## ACTION ITEM
Your answer must be an exact copy of the records, with no pictures included.

## SUPPLIED MATERIAL
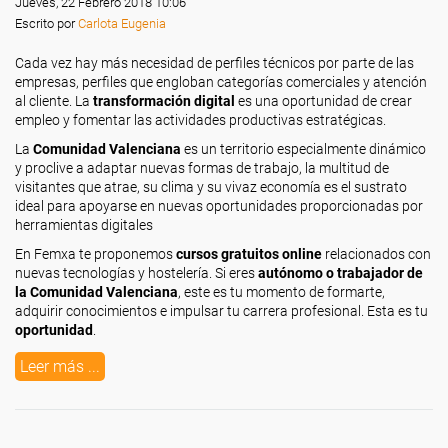
Jueves, 22 Febrero 2018 10:06
Escrito por
Carlota Eugenia
Cada vez hay más necesidad de perfiles técnicos por parte de las
empresas, perfiles que engloban categorías comerciales y atención
al cliente. La
transformación digital
es una oportunidad de crear
empleo y fomentar las actividades productivas estratégicas.
La
Comunidad Valenciana
es un territorio especialmente dinámico
y proclive a adaptar nuevas formas de trabajo, la multitud de
visitantes que atrae, su clima y su vivaz economía es el sustrato
ideal para apoyarse en nuevas oportunidades proporcionadas por
herramientas digitales
En Femxa te proponemos
cursos gratuitos online
relacionados con
nuevas tecnologías y hostelería. Si eres
autónomo o trabajador de
la Comunidad Valenciana
, este es tu momento de formarte,
adquirir conocimientos e impulsar tu carrera profesional. Esta es tu
oportunidad
.
Leer más ...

## YOUR RESPONSE
Jueves, 22 Febrero 2018 10:06
Escrito por
Carlota Eugenia
Cada vez hay más necesidad de perfiles técnicos por parte de las
empresas, perfiles que engloban categorías comerciales y atención
al cliente. La
transformación digital
es una oportunidad de crear
empleo y fomentar las actividades productivas estratégicas.
La
Comunidad Valenciana
es un territorio especialmente dinámico
y proclive a adaptar nuevas formas de trabajo, la multitud de
visitantes que atrae, su clima y su vivaz economía es el sustrato
ideal para apoyarse en nuevas oportunidades proporcionadas por
herramientas digitales
En Femxa te proponemos
cursos gratuitos online
relacionados con
nuevas tecnologías y hostelería. Si eres
autónomo o trabajador de
la Comunidad Valenciana
, este es tu momento de formarte,
adquirir conocimientos e impulsar tu carrera profesional. Esta es tu
oportunidad
.
Leer más ...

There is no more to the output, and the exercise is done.